Mount Edziza, BC
The MapleCross Fund worked with the BC Parks Foundation to help fund the creation a new 3500-hectare conservancy to protect the environment and wildlife in Tahltan territory, adjacent to Mount Edziza Provincial Park in Northwestern British Columbia.
“Mount Edziza and the surrounding area has always been sacred to the Tahltan Nation. The obsidian from this portion of our territory provided us with weaponry, tools, and trading goods that ensured our Tahltan people could thrive for thousands of years,” said Chad Norman Day, President of Tahltan Central Government. “Working alongside Skeena Resources, the Province, BC Parks Foundation, and the Nature Conservancy of Canada to provide further protection to this area is an initiative we can all take pride in. I am so relieved and thrilled that Mount Edziza is better protected for our future generations.”

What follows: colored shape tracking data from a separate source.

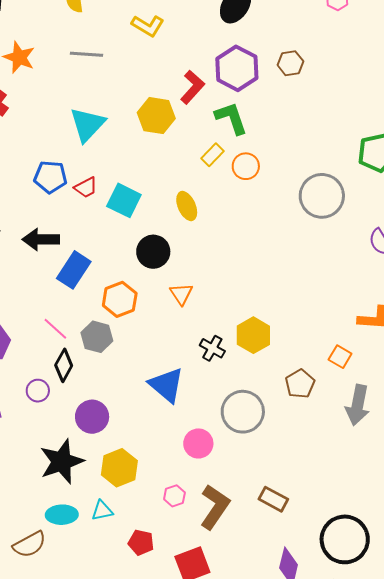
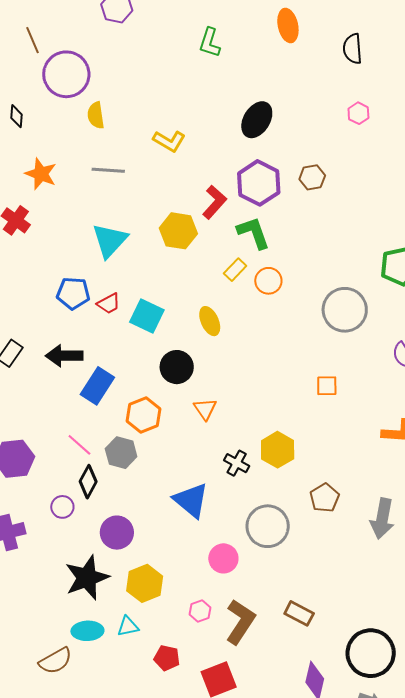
orange square: (340, 357) -> (327, 386), moved, turned -30

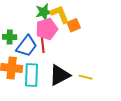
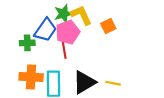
orange square: (74, 25) -> (108, 26), moved
blue trapezoid: (27, 46) -> (45, 30), moved

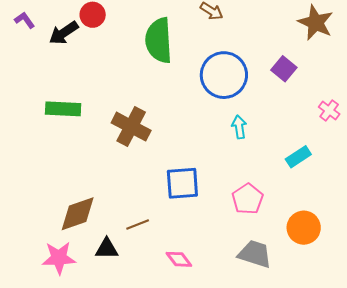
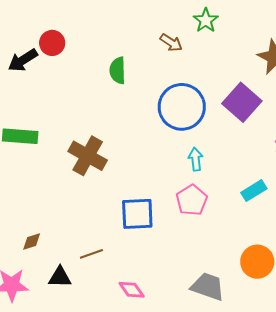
green semicircle: (159, 40) -> (118, 70), size x0.6
purple square: (284, 69) -> (242, 102), size x1.5
pink pentagon: (248, 199) -> (192, 200), moved
brown diamond: (78, 214) -> (32, 242), size x0.5

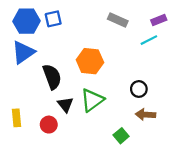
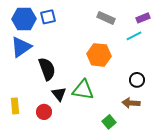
orange hexagon: (90, 61) -> (99, 55), moved
black circle: (139, 89) -> (137, 80), moved
green triangle: (92, 100) -> (83, 90), turned 45

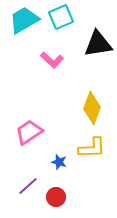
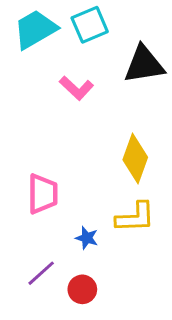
pink trapezoid: (29, 132) -> (43, 194), turned 124

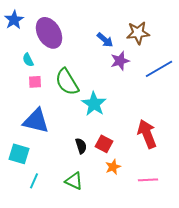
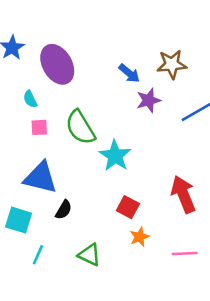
black semicircle: (81, 146) -> (64, 210), moved, turned 49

The new Conservancy protects a variety of habitats including low-lying forest, alpine meadows, wetlands, and lakes. These habitats are home to grizzly bear, caribou, moose, mountain goat, stone sheep, wolverine and other wildlife including 11 species listed under the federal Species at Risk Act. The area is a headwater into the Iskut River – the largest tributary into the Stikine River system – one of BC’s largest and most intact wild salmon watersheds.
The area was originally considered for inclusion in Mount Edziza Provincial Park when it was created, but was excluded due to the mineral values. This project included a unique partnership between the Tahltan, the company with the mineral tenures – Skeena Resources Ltd, the Province of BC, Nature Conservancy of Canada, and the BC Parks Foundation.
“This is a triple win,” said Andy Day, CEO of the BC Parks Foundation. “Together, we’re protecting a huge area for wildlife and nature, we’re advancing reconciliation, and we’re supporting sustainable recreation and use. We offer our sincere gratitude to MapleCross for getting in the canoe and lending their paddle to this collaboration – it’s part of a great new direction for B.C.”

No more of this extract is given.